Reflections on Grief

To mark the National Day of Reflection we’re sharing the thoughts of Rory Dalgliesh, a Methodist Minister in York. Born in South Africa, Rory trained for ministry during the end of apartheid. He has rich experience of working alongside people in all of life’s circumstances, as well as in community cohesion, social justice and reconciliation.

Rory spent 11 years as a chaplain to the University of York before moving to Haxby to serve a large church there, and to support inner city work in York. Married with 3 children, he loves unhurried conversations, going fast on a bicycle, and being up a hill somewhere in the middle of nowhere.

Rory is our first guest blogger – we thought it would be interesting to hear from someone who helps people say goodbye to their loved ones through funeral services and community support.

We knew Rory was willing to share some of his wisdom with us, but we were touched by how open, honest and poignant his story is. We offer thanks to him on this day as we reflect on the last 12 months and think about those we’ve lost and all those who’ve been affected by grief.


Reflections on Grief

I don’t know how many funerals I’ve conducted in the past 25 years as a Methodist minister, at least 400. Each one had me sharing however briefly in the complex and intricate web of relationship, circumstance and personal legacy of a uniquely complex, wonderful and, like all of us, flawed and unfinished human being.

Last week I helped say goodbye to a friend, taken by Covid. Where we would have broken fire regulations squeezing hundreds into a church setting, only 30 of us could gather. At least we had a good length of time to spend together. Every other funeral I’ve conducted this past year, apart from a few at gravesides, has been in a crematorium setting with up to 18 people for 20 minutes, a doubling of the 10 minutes allowed outside under a gazebo for the first few months. It’s been a raw, uncompromisingly insufficient experience every time.

I know also how much work there is to do when someone dies, all of it intensely personal amidst the bureaucratic necessities and practical action needed. Sometimes I stay in touch with families for some time after a death, and I walk a bit of that path with them as I listen.

Most funerals are overwhelmingly shaped by shared sadness, a lot of gratitude, and a clear consensus to honour the dead.

Some funerals are harder than others; a child, a suicide, a tragic or cruel death.

Some funerals are made difficult by unfinished business in a family that boils over in ways that are seldom constructive, or that help people to move on with their lives. Almost always that centres around inheritance, and inheritance as set out in a will that is interpreted as unfair, dismissive of some people, rewarding loyalty in life as measured by the deceased, the list goes on.

There have even been a few fists flying in church or pub or hall. I had to call the police on one occasion, and an ambulance for the widow at the same time. I’ve heard eulogies that strayed into blunt accusation and crude insults towards parts of the family sitting in a church, even towards the deceased, venom and pain directed at a decorated coffin. Some will stand outside, come but not take part.

I sat with a man in his dying hours in hospital once, with him weeping over his four sons who would not end a bitter feud. They carried his coffin into church, together for the first time in years, ashen-faced, grieving, still bristling in the impossibility of being together with their father ever again.

Grief, which is itself very complex, amplifies already strong feelings or awakens them in the light of a will, or a judgment in the absence of a will. Things hidden, things buried, conversations put off and now impossible to have; these all make the grieving, and the time that it takes, a very bumpy and often bruising road. Anger is common, and relationships are set on new courses by the way that anger is held, expressed and heard.

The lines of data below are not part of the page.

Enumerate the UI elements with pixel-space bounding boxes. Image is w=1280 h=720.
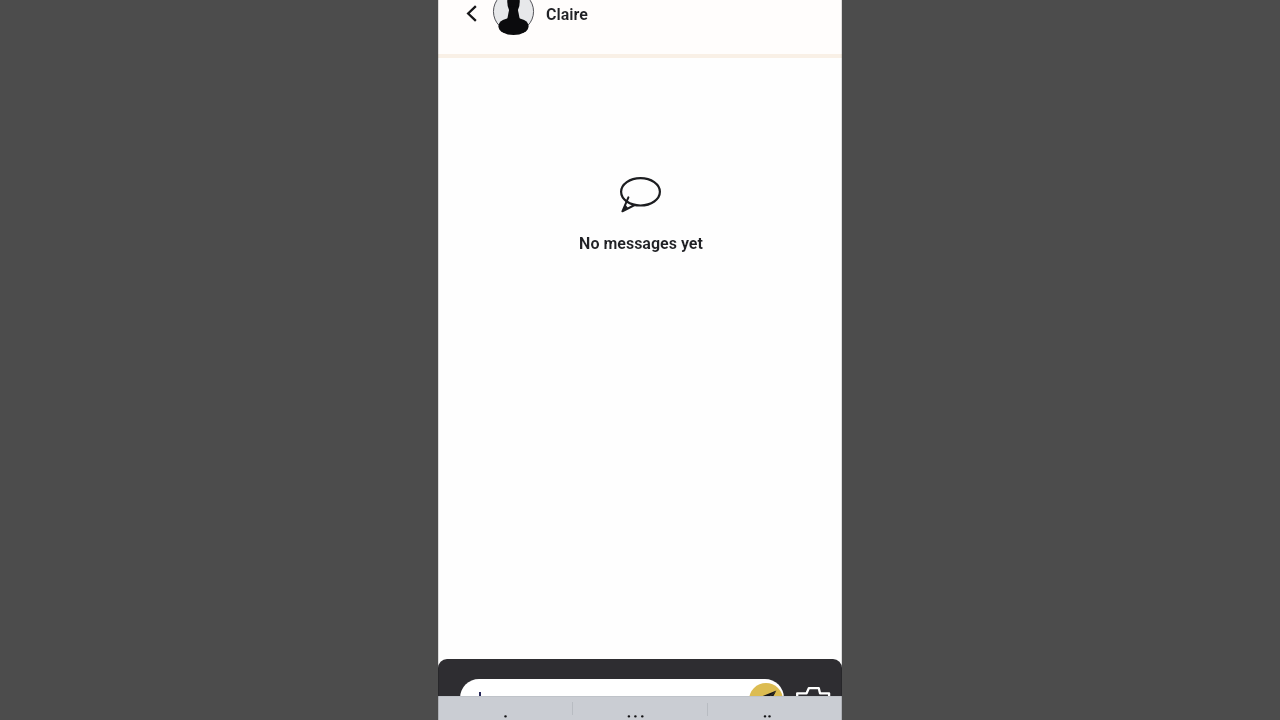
button[interactable] xyxy=(460,679,784,720)
button[interactable] xyxy=(572,696,707,720)
staticText: No messages yet xyxy=(579,234,703,253)
button[interactable] xyxy=(707,696,842,720)
button[interactable]: Back xyxy=(458,0,486,27)
button[interactable]: Profile photo xyxy=(493,0,534,47)
button[interactable]: Send xyxy=(749,683,783,717)
button[interactable]: Camera xyxy=(796,686,831,710)
button[interactable] xyxy=(438,696,572,720)
staticText: Claire xyxy=(546,5,588,24)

In the aftermath of each unique life lived, and the legacy in relationship and property that remains for those who have to sift and sort those, much care is needed, and wise counsel can make a huge difference.

My own mother will have nothing to do with me, or my family. We’ve fallen short of some measure in a way she will not spell out, and so cannot address, especially because we’re in different hemispheres. I have been left in no doubt that we are not in her will. It favours my sister and her family, through no fault or choice of hers. I know that as I write I am at peace with that, but I can’t say honestly how I will feel when the news arrives that she has died, and my sister’s circle probably receives what there is to inherit.

I know I won’t resent my sister at all, and also that all of what my mother has is hers to leave according to her wishes, but it won’t be an easy thing to reconcile.

I’ll need to think and feel my way through it, and I’ll need the wisdom and listening of good people. It will take some time to put to bed inside myself, because that backstory is as old as I am, and 50 years is a long time.